## ABOUT THIS TASK
Within the entries below, find every line that has the string "hombres", then copy it.

## PROVIDED INFORMATION
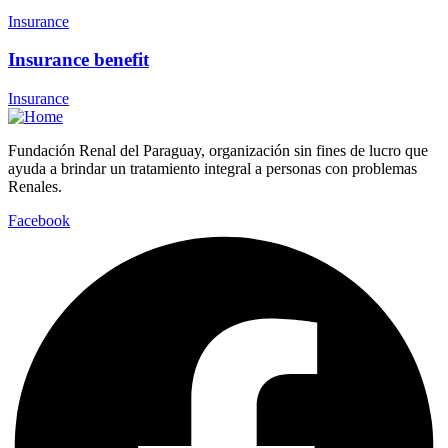
Insurance
Insurance benefit
Insurance
Fundación Renal del Paraguay, organización sin fines de lucro que
ayuda a brindar un tratamiento integral a personas con problemas
Renales.
Facebook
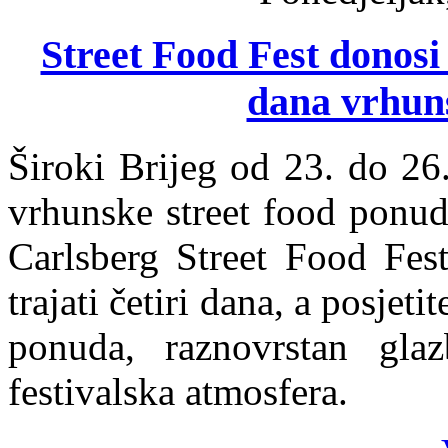
Street Food Fest donosi 
dana vrhun
Široki Brijeg od 23. do 26
vrhunske street food ponud
Carlsberg Street Food Fest
trajati četiri dana, a posje
ponuda, raznovrstan glaz
festivalska atmosfera.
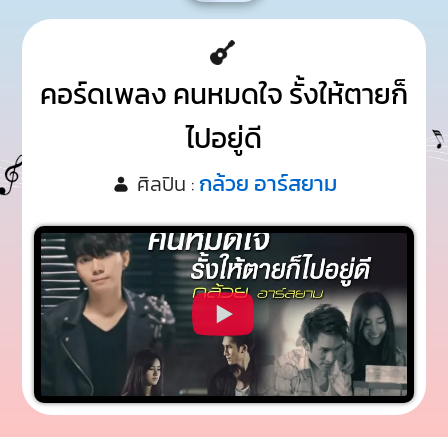
คอร์ดเพลง คนหมดใจ รั้งให้ตายก็
ไปอยู่ดี
กล้วย อาร์สยาม
ศิลปิน :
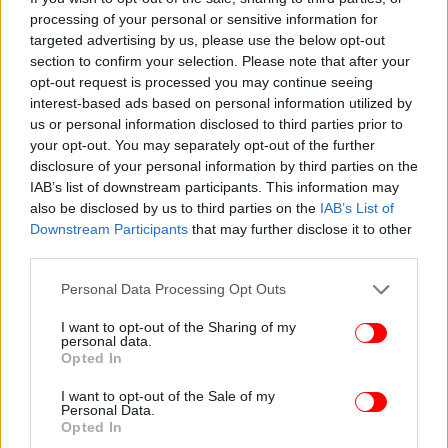
εικόνα: Ο Άλεν περιγραφόταν ως ευφυής και η
processing of your personal or sensitive information for
παρουσία του καθησυχαστική, με τους μαθητές να
targeted advertising by us, please use the below opt-out
section to confirm your selection. Please note that after your
δηλώνουν σοκαρισμένοι από τη σύλληψή του.
opt-out request is processed you may continue seeing
interest-based ads based on personal information utilized by
Κρατά το στόμα του κλειστό ο Άλεν
us or personal information disclosed to third parties prior to
your opt-out. You may separately opt-out of the further
Σύμφωνα με τα έγγραφα κατηγορίας, ο
31χρονος
disclosure of your personal information by third parties on the
επικαλέστηκε το δικαίωμά του στη σιωπή
μετά τη
IAB’s list of downstream participants. This information may
also be disclosed by us to third parties on the
IAB’s List of
σύλληψη και θα επιστρέψει στο δικαστήριο την
Downstream Participants
that may further disclose it to other
Πέμπτη για ακρόαση κράτησης.
third parties.
Please note that this website/app uses one or more Google
Personal Data Processing Opt Outs
services and may gather and store information including but
not limited to your visit or usage behaviour. You may click to
I want to opt-out of the Sharing of my
personal data.
grant or deny consent to Google and its third-party tags to
Opted In
use your data for below specified purposes in below Google
consent section.
I want to opt-out of the Sale of my
Personal Data.
Opted In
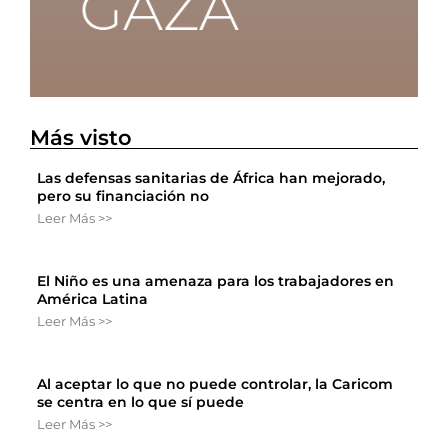
Más visto
Las defensas sanitarias de África han mejorado,
pero su financiación no
Leer Más >>
El Niño es una amenaza para los trabajadores en
América Latina
Leer Más >>
Al aceptar lo que no puede controlar, la Caricom
se centra en lo que sí puede
Leer Más >>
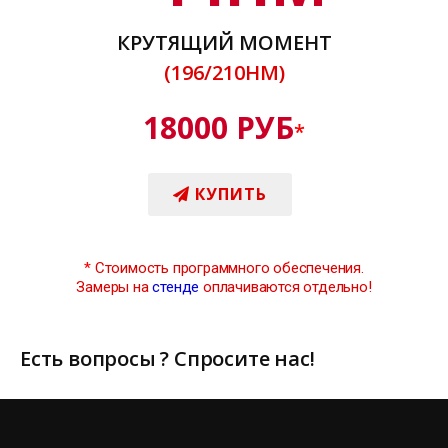
КРУТЯЩИЙ МОМЕНТ
(196/210НМ)
18000 РУБ
*
КУПИТЬ
*
Стоимость программного обеспечения.
Замеры на
стенде
оплачиваются отдельно!
Есть вопросы ? Спросите нас!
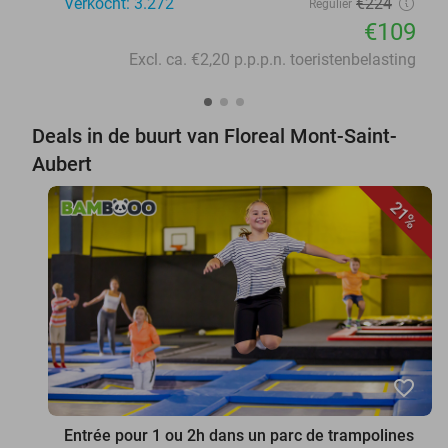
Verkocht: 3.272
€224
Regulier
€109
Excl. ca. €2,20 p.p.p.n. toeristenbelasting
Deals in de buurt van Floreal Mont-Saint-
Aubert
21%
favorite_border
Entrée pour 1 ou 2h dans un parc de trampolines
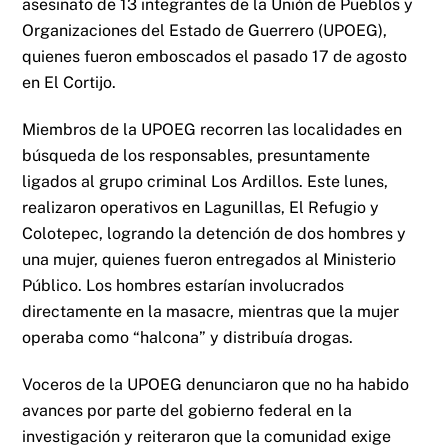
asesinato de 13 integrantes de la Unión de Pueblos y
Organizaciones del Estado de Guerrero (UPOEG),
quienes fueron emboscados el pasado 17 de agosto
en El Cortijo.
Miembros de la UPOEG recorren las localidades en
búsqueda de los responsables, presuntamente
ligados al grupo criminal Los Ardillos. Este lunes,
realizaron operativos en Lagunillas, El Refugio y
Colotepec, logrando la detención de dos hombres y
una mujer, quienes fueron entregados al Ministerio
Público. Los hombres estarían involucrados
directamente en la masacre, mientras que la mujer
operaba como “halcona” y distribuía drogas.
Voceros de la UPOEG denunciaron que no ha habido
avances por parte del gobierno federal en la
investigación y reiteraron que la comunidad exige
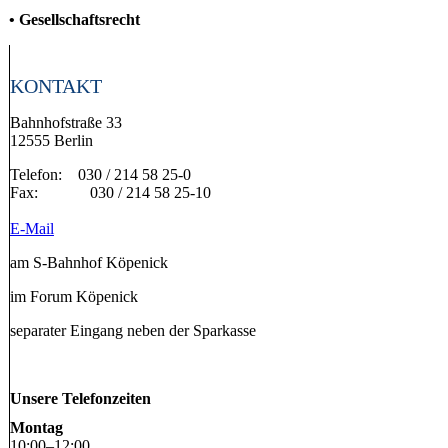
• Gesellschaftsrecht
KONTAKT
Bahnhofstraße 33
12555 Berlin
Telefon: 030 / 214 58 25-0
Fax: 030 / 214 58 25-10
E-Mail
am S-Bahnhof Köpenick
im Forum Köpenick
separater Eingang neben der Sparkasse
Unsere Telefonzeiten
Montag
10
:
00
–
12
:
00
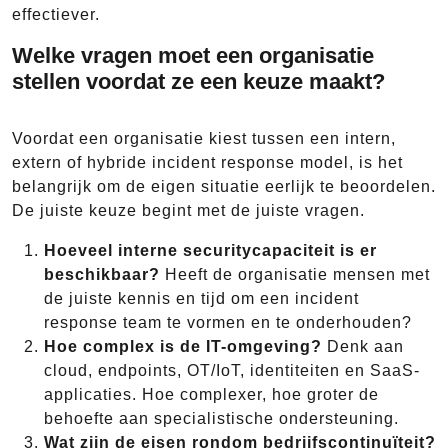
effectiever.
Welke vragen moet een organisatie
stellen voordat ze een keuze maakt?
Voordat een organisatie kiest tussen een intern,
extern of hybride incident response model, is het
belangrijk om de eigen situatie eerlijk te beoordelen.
De juiste keuze begint met de juiste vragen.
Hoeveel interne securitycapaciteit is er
beschikbaar?
Heeft de organisatie mensen met
de juiste kennis en tijd om een incident
response team te vormen en te onderhouden?
Hoe complex is de IT-omgeving?
Denk aan
cloud, endpoints, OT/IoT, identiteiten en SaaS-
applicaties. Hoe complexer, hoe groter de
behoefte aan specialistische ondersteuning.
Wat zijn de eisen rondom bedrijfscontinuïteit?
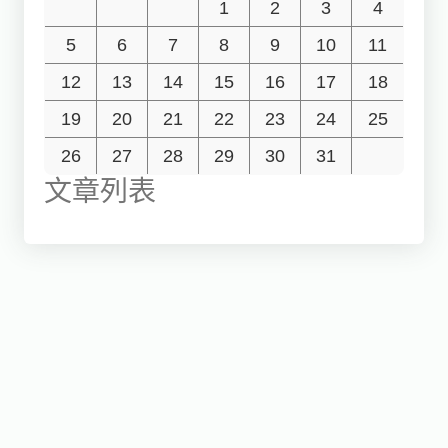
1
2
3
4
5
6
7
8
9
10
11
12
13
14
15
16
17
18
19
20
21
22
23
24
25
26
27
28
29
30
31
文章列表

## REPLY
Colotepec, logrando la detención de dos hombres y
Público. Los hombres estarían involucrados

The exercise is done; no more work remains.